Clients love expanding their options, such as having a tax-efficient way to boost employee compensation or a new way to reward tenure.

Q
Supplemental health insurance plans can help to build the flexibility employers need to tailor benefit packages to generational needs. Is there ever a point where too much personalization starts to divide the workforce and work against efforts to create a sense of community?
A
There are certainly different ways to look at it, but if an employer is tapping into a range of solutions to provide various employees with what they need, is that a bad thing? If you do not need or want the same thing as others, I don’t think you worry about them getting what they need. That is one of the strengths of complementing primary coverage with a range of supplemental solutions: you can tailor the benefits to specific sub-groups of the overall population such as young new hires, high turnover positions or experienced executives. We have thought hard about how to achieve benefit flexibility in a way that everyone wins with coverage that different groups of employees need and are asking for.
Q
How have you navigated the need to provide more personalized benefits options to your own employees during a time when all workers are re-evaluating their work and life goals?
A
The pandemic has affected us all in so many ways. Like many companies, we had to relook at what we’ve been doing to accommodate talent, taking a holistic perspective. That meant looking at all aspects of employee health: physical, financial, emotional, and social. Supporting employee mental health is a business priority for us, which is why we added WellPak to our own employee benefit package.
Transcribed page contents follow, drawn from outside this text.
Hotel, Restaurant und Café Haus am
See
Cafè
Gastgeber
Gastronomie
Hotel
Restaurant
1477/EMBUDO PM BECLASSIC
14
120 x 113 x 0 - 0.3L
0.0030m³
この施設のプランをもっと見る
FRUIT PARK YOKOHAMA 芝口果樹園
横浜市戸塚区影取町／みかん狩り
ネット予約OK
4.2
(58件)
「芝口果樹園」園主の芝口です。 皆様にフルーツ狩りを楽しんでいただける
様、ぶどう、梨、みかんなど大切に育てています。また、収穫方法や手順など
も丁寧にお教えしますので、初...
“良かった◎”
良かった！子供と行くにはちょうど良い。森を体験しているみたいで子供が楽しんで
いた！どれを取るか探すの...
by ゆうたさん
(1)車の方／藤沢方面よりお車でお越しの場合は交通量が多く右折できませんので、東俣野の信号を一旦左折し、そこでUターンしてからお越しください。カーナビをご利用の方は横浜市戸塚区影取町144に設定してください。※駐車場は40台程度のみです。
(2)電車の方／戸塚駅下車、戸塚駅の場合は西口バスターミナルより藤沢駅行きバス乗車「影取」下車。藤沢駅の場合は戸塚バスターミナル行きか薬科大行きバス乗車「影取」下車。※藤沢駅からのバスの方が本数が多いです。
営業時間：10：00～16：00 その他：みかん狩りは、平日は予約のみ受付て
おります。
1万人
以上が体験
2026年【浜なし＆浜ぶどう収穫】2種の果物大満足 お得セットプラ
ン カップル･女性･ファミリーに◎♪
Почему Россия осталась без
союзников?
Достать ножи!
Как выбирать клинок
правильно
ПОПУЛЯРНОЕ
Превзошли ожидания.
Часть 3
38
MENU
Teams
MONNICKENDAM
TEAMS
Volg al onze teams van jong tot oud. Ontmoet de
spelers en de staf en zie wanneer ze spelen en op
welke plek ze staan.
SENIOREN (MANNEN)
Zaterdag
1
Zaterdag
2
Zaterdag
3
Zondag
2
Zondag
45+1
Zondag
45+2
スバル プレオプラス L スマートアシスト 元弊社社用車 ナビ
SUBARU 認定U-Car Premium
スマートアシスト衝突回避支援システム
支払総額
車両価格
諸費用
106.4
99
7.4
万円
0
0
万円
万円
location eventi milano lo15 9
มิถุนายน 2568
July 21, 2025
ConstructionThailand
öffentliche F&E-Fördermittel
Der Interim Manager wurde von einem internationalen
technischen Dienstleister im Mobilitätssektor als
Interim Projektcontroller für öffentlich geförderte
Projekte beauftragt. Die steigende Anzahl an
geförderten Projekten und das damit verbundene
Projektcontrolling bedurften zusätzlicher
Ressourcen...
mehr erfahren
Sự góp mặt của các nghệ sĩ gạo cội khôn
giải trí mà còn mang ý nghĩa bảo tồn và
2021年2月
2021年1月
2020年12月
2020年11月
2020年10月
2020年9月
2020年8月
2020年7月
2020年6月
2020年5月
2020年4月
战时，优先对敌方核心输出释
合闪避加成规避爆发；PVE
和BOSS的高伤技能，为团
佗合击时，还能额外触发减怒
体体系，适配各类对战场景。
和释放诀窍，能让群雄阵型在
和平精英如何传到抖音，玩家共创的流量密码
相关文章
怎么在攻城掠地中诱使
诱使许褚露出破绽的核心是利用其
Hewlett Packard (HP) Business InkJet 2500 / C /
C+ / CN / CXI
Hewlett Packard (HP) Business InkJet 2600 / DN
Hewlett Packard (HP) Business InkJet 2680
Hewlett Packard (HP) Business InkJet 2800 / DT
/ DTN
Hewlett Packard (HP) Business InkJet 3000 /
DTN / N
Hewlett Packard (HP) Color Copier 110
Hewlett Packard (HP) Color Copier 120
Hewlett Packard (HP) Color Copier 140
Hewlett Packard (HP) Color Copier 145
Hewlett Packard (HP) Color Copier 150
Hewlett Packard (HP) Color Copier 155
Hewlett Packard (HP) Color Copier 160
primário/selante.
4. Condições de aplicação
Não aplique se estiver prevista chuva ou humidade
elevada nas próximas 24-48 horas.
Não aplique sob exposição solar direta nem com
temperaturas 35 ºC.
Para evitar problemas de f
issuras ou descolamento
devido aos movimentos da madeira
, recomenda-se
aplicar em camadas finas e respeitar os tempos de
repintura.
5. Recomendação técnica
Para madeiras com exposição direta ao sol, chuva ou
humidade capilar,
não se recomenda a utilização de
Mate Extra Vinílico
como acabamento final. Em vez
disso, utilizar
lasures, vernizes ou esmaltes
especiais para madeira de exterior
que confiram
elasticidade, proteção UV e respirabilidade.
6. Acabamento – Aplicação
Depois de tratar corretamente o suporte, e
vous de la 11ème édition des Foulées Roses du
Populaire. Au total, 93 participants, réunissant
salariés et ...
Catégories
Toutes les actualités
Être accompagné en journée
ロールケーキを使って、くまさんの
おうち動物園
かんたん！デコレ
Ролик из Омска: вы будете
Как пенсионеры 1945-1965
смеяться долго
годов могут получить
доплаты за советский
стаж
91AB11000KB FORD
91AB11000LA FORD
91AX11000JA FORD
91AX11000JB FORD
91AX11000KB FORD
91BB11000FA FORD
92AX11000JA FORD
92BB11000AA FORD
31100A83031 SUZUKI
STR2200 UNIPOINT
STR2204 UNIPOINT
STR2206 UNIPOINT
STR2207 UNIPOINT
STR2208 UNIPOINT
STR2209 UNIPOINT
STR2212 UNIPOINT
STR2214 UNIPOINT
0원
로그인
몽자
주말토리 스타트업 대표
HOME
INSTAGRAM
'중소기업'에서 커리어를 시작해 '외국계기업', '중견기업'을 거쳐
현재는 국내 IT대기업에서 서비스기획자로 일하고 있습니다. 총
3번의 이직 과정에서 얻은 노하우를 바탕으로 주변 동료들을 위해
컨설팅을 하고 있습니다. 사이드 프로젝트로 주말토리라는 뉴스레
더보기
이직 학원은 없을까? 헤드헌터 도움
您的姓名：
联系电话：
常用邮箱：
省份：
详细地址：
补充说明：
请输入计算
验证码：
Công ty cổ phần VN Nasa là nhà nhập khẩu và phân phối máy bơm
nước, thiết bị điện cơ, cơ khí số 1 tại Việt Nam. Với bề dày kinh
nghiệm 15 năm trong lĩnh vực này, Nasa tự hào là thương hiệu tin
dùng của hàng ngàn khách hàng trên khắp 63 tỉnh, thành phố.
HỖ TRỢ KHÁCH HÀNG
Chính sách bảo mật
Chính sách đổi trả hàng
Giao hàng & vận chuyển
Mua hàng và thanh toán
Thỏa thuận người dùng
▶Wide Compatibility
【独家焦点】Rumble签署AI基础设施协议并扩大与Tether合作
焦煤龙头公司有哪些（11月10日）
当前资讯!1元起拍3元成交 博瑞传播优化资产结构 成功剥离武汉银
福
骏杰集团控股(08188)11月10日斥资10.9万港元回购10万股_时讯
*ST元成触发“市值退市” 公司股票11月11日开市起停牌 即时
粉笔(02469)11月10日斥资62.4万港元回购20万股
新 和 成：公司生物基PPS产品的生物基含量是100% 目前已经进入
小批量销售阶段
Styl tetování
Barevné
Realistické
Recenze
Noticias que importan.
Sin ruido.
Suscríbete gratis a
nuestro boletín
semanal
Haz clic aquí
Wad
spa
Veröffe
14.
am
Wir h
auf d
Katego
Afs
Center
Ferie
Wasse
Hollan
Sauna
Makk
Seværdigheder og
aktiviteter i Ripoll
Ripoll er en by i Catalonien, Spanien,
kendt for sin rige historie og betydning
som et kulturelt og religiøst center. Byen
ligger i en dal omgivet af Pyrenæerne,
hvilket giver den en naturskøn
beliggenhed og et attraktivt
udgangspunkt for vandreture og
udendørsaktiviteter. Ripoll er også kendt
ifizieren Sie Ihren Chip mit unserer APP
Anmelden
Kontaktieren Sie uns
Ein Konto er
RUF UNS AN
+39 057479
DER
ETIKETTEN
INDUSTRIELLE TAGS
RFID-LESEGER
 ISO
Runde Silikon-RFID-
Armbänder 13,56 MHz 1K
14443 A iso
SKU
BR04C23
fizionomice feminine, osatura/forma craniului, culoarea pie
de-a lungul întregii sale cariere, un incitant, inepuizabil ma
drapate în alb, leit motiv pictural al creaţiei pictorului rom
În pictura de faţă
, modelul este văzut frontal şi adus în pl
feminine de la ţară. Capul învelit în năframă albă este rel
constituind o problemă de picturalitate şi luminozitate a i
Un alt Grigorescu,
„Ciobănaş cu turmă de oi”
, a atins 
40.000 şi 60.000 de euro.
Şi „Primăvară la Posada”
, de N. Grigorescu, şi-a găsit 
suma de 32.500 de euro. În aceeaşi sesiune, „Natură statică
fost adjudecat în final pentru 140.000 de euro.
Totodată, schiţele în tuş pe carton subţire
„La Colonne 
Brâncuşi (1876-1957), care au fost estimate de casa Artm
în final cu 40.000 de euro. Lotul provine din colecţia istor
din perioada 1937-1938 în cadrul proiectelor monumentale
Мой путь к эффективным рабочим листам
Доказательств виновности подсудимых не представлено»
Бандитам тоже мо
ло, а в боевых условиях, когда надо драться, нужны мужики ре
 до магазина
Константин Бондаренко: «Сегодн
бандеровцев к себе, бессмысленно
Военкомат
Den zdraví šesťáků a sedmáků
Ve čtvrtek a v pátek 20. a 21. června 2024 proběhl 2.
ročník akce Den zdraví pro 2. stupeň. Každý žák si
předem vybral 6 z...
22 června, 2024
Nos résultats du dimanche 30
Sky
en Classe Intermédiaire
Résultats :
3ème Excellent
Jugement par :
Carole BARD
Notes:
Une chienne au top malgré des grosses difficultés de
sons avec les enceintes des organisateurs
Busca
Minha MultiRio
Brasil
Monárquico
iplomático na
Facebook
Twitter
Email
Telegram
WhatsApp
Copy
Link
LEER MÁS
WellPak combines coverage and resources to combat workplace stressors, burnout, and anxiety, whether it’s coaching for minor stressors or counseling for more serious, clinical issues; plus, there’s other types of coverage for prescriptions, doctor appointments, and massage therapy. By investing in WellPak, we’re communicating to our employers that their mental health is as important as physical health, hopefully removing any stigma associated with seeking care. We want our employees to have the guidance and care they need to bring their best selves to work.
Q
What advice have you given to your managers to help them support their teams right now?
A
I’m very fortunate to have a management team that knows the importance of empathy so it’s not as if we had to give that advice. But it’s still been challenging to navigate through this ongoing pandemic and its ripple effects. Thankfully, we established a business continuity team to focus on what’s best for our employees and our clients in these uncertain times. This cross-functional team has guided our efforts on various aspects of our business from technology needs to employee morale to hybrid work policies. I also advise our managers to keep open dialogue with all our employees. I want our employees to feel they can always ask for help, whether that’s help navigating a new work environment, new job functions, or understanding ever-changing COVID-19 protocols. These are unprecedented times, and we need all of us to work together to navigate toward a new normal. And we are confident we’ll be just fine.